I want to emphasize, again, that despite the prevalence of the written fight manuals in this period, the bulk of real instruction took place through personal relationships, whether or not commercialized. The richest employed private instructors, while the middle class sought the public instruction available through the guilds and schools run by masters of defense. Without a practice partner and the opportunity to work through precise (and sometimes complex and counter-intuitive) maneuvers, it is difficult to do more than properly practice stances, movement between them, basic cutting technique and blocking technique when working solo.

Let’s conclude this part by bringing it to the writer’s craft and the gamer’s table. If you have a martially-skilled character, how did he learn, and how did that affect him. Was his teacher patient or demanding? Was his instruction in solitary practice between single student and instructor, or as part of a group whether in military drill (which, as we have mentioned, would have focused more on formation and movement than the techniques of individual combat) or fight school. In a group, what were the rivalries, tough lessons and embarrassments, not to mention successes, that shape how the character thinks about fighting now?

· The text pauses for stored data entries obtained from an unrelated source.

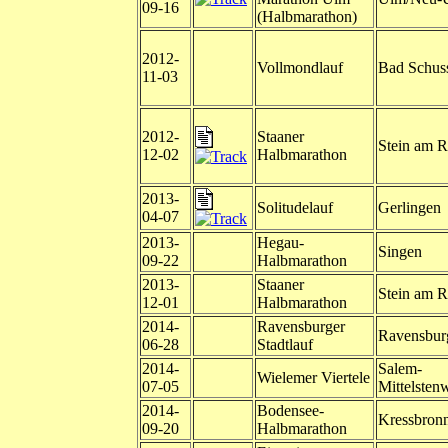
09-16
(Halbmarathon)
2012-
Vollmondlauf
Bad Schus
11-03
2012-
Staaner
Stein am R
12-02
Halbmarathon
2013-
Solitudelauf
Gerlingen
04-07
2013-
Hegau-
Singen
09-22
Halbmarathon
2013-
Staaner
Stein am R
12-01
Halbmarathon
2014-
Ravensburger
Ravensbur
06-28
Stadtlauf
2014-
Salem-
Wielemer Viertele
07-05
Mittelstenw
2014-
Bodensee-
Kressbron
09-20
Halbmarathon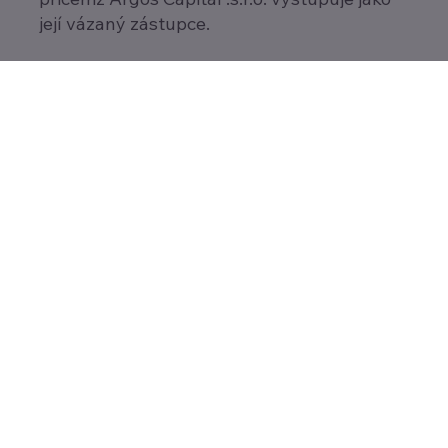
její vázaný zástupce.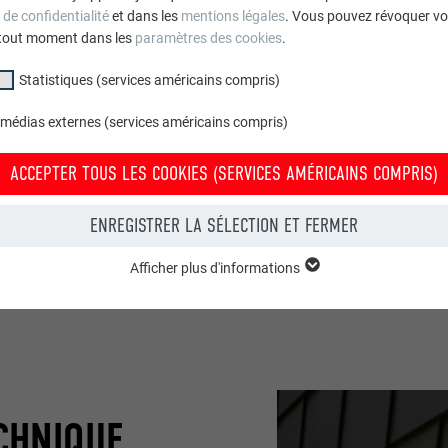
 de confidentialité
et dans les
mentions légales
. Vous pouvez révoquer vo
tout moment dans les
paramètres des cookies
.
Statistiques (services américains compris)
 médias externes (services américains compris)
ACCEPTER TOUS LES COOKIES (SERVICES AMÉRICAINS COMPRIS)
ENREGISTRER LA SÉLECTION ET FERMER
JET AU TRAVERS DE L'INTERVIEW D'AUDREY LABLANCHE ET 
Afficher plus d'informations
groupe « Essentiels » sont nécessaires aux fonctions de base du site Intern
e le site Internet fonctionne correctement.
Afficher les informations relatives aux cookies
PHPSESSID
(SERVICES AMÉRICAINS COMPRIS)
UR
PHP
ECHNIQUE
tatistiques (services américains compris) » nous aident à comprendre co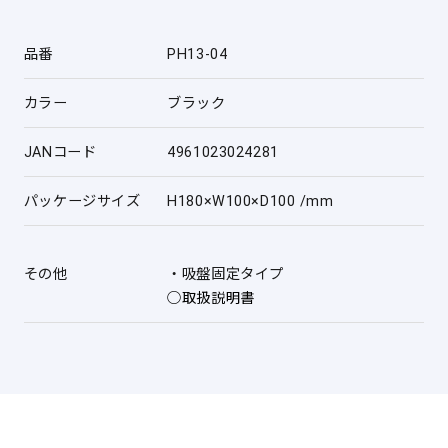
品番
PH13-04
カラー
ブラック
JANコード
4961023024281
パッケージサイズ
H180×W100×D100 /mm
その他
・吸盤固定タイプ
○取扱説明書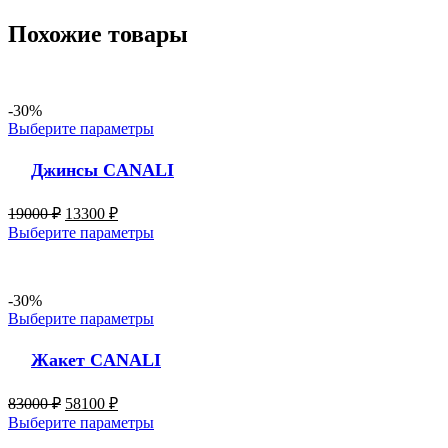
Похожие товары
-30%
Выберите параметры
Джинсы CANALI
19000
₽
13300
₽
Выберите параметры
-30%
Выберите параметры
Жакет CANALI
83000
₽
58100
₽
Выберите параметры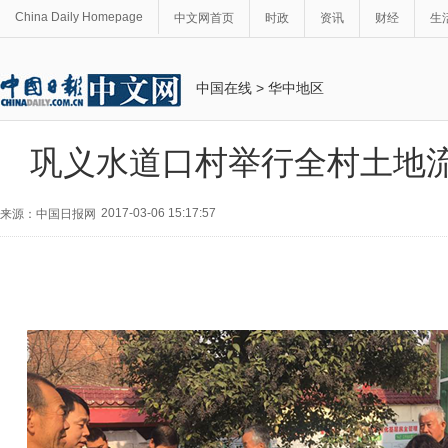
China Daily Homepage
中文网首页
时政
资讯
财经
生
中国在线
>
华中地区
巩义水道口村举行全村土地
2017-03-06 15:17:57
来源：中国日报网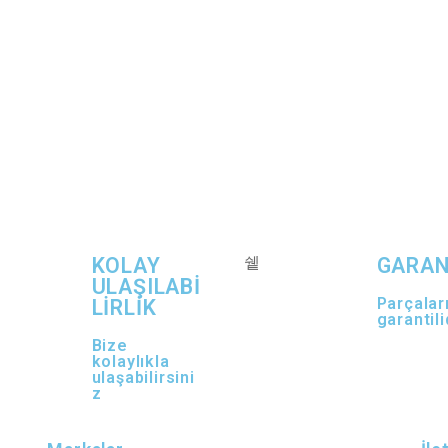
KOLAY
GARAN
ULAŞILABİ
Parçalar
LİRLİK
garantili
Bize
kolaylıkla
ulaşabilirsini
z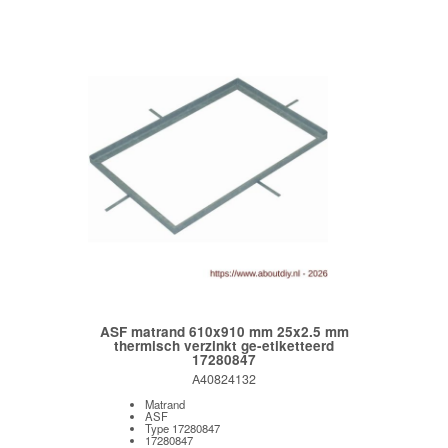
ASF matrand 610x910 mm 25x2.5 mm
thermisch verzinkt ge-etiketteerd
17280847
A40824132
Matrand
ASF
Type 17280847
17280847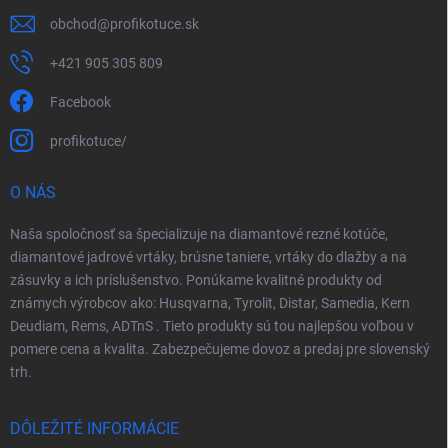
obchod
@
profikotuce.sk
+421 905 305 809
Facebook
profikotuce/
O NÁS
Naša spoločnosť sa špecializuje na diamantové rezné kotúče,
diamantové jadrové vrtáky, brúsne taniere, vrtáky do dlažby a na
zásuvky a ich príslušenstvo. Ponúkame kvalitné produkty od
známych výrobcov ako: Husqvarna, Tyrolit, Distar, Samedia, Kern
Deudiam, Rems, ADTnS . Tieto produkty sú tou najlepšou voľbou v
pomere cena a kvalita. Zabezpečujeme dovoz a predaj pre slovenský
trh.
DÔLEŽITÉ INFORMÁCIE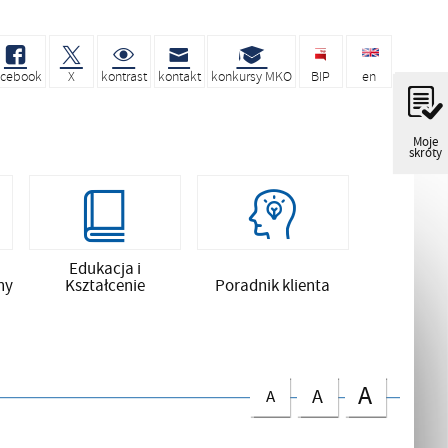
acebook
X
kontrast
kontakt
konkursy MKO
BIP
en
Moje
skróty
Edukacja i
ny
Kształcenie
Poradnik klienta
A
A
A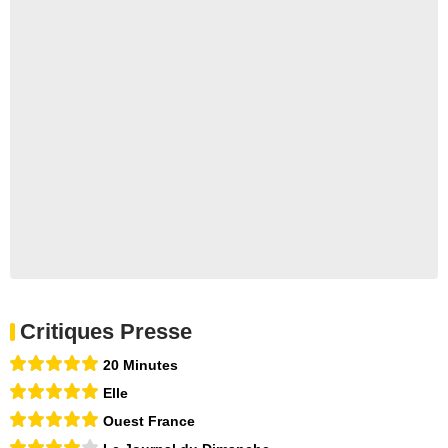
Critiques Presse
20 Minutes
Elle
Ouest France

For the D&D (and other fantasy game) players, what about a fighter whose purpose in adventuring is not the righting of wrongs or the accumulation of wealth, but the gathering of practical fighting experience in multiple weapons to undergird his dream of establishing a fight school? Unfortunately, D&D’s approach to weapons is almost entirely gamist, without much in the way to distinguish when a dagger is a better weapon than a halberd, or that its the skill of the arm much more often than the weapon itself that causes the grievous injury, but I digress.

On that note, think about what the experienced swordsman actually thinks about fighting. The assumption in D&D and its many sister games is that the fighter is expected to jump into the fight, to push the party into combat encounters. But the person who knows how fragile life is in hand-to-hand combat, that even the lucky unskilled peasant can kill a well-trained knight, probably doesn’t rush to fight when there are alternatives. And almost certainly avoids doing so fairly when he has the option of seeking advantage. Yes, there will be some for whom ideology overtakes all practical concerns, but that should be far from the norm (and when it is, it’s all the more believable when it does occur).